[[ DATA SUPPLIED, beginning ]]

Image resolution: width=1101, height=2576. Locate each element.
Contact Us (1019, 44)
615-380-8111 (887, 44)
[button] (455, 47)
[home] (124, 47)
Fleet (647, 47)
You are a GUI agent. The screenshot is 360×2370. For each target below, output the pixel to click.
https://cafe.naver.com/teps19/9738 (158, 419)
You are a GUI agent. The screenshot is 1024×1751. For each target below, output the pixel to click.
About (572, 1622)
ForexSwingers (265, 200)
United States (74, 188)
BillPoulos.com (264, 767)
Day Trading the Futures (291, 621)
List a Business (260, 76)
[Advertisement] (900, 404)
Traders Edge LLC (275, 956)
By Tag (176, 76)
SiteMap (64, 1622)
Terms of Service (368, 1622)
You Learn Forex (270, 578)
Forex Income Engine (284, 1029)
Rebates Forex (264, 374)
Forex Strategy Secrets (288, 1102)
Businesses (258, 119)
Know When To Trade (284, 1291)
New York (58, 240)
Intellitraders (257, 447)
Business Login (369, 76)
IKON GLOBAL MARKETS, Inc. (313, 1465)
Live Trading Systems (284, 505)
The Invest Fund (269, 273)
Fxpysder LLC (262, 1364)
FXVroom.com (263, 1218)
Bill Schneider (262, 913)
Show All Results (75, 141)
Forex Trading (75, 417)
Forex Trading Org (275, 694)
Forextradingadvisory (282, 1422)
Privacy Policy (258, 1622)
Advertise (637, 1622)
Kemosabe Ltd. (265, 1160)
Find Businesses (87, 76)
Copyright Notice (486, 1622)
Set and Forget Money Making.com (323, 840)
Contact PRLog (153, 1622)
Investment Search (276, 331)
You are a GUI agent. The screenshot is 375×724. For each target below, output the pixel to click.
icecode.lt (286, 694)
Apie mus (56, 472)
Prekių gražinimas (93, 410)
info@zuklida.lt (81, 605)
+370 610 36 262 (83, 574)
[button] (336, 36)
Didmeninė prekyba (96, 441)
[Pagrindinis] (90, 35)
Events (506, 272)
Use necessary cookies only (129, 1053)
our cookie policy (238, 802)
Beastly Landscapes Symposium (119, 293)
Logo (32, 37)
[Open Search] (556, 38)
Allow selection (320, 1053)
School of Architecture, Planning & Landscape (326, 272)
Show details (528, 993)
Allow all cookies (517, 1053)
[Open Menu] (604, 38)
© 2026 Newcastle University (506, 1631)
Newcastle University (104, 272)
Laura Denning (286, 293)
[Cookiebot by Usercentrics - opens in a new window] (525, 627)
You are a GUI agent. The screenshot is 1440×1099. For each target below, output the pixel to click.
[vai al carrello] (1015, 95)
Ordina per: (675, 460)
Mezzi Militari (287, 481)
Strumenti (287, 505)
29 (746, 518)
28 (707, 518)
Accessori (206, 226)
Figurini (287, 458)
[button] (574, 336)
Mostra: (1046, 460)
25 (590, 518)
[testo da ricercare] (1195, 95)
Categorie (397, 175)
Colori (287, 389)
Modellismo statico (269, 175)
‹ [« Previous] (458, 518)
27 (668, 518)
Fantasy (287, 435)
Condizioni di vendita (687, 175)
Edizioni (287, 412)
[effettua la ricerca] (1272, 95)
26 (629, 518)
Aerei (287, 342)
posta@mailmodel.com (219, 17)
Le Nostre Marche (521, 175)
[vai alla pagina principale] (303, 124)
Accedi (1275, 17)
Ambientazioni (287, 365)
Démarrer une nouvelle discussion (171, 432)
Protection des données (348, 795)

[[ DATA SUPPLIED, end ]]

▶ **WHAT YOU HAVE TO DO**
Go back to the listing above. Copy word for word the lines from the one with "School of Architecture, Planning" through the one with "[Cookiebot by Usercentrics", and nothing more.

▶ **EXERCISE RESULT**
School of Architecture, Planning & Landscape (326, 272)
Show details (528, 993)
Allow all cookies (517, 1053)
[Open Menu] (604, 38)
© 2026 Newcastle University (506, 1631)
Newcastle University (104, 272)
Laura Denning (286, 293)
[Cookiebot by Usercentrics - opens in a new window] (525, 627)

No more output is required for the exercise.